While on its face this broad language may appear to bar the surviving spouse from commencing any proceeding against the deceased’s spouses estate after their death, what many may not be aware of is that the Succession Law Reform Act (the “SLRA”) specifically contemplates that certain types of proceedings may be commenced by the surviving spouse notwithstanding any agreement which may have been entered between the parties saying otherwise. These types of proceedings include an Application for support as a dependant under Part V of the SLRA, where section 63(4) contemplates:
“An order under this section [i.e. dependant’s support] may be made despite any agreement or waiver to the contrary.”

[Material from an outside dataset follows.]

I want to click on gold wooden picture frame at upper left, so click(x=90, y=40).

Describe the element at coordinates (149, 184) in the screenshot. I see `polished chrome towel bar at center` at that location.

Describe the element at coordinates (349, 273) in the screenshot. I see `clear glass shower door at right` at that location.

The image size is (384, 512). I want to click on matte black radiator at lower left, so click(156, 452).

In Butts Estate v. Butts (1999), 27 E.T.R. (2d) 81, Justice Killeen provides the following commentary on how the court may interpret the provisions of a marriage contract in the wider context of an Application commenced by a surviving spouse for dependant’s support:
“…s. 63(4) gives the court a broad judicial discretion to award support to a dependant, as defined in s. 57, notwithstanding the existence of any prior agreement or waiver. The language of s. 63(4) could not be broader or clearer in its purpose and is obviously aimed at achieving justice and equity at the date of the hearing, notwithstanding what the parties might have agreed to earlier on.”

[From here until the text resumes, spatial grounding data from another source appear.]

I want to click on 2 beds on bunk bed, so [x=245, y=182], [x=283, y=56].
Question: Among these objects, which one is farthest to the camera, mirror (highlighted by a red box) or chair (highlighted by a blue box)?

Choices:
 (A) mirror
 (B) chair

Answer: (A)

Simply put, the court may ignore any marriage contract or other agreement that may have been entered into between the parties in making an Order for dependant’s support under Part V of the SLRA. If the court is of the opinion that the surviving spouse is a dependant within the requirements of Part V of the SLRA, then they are free to make an Order providing for their support notwithstanding any agreement entered between the parties which may provide otherwise.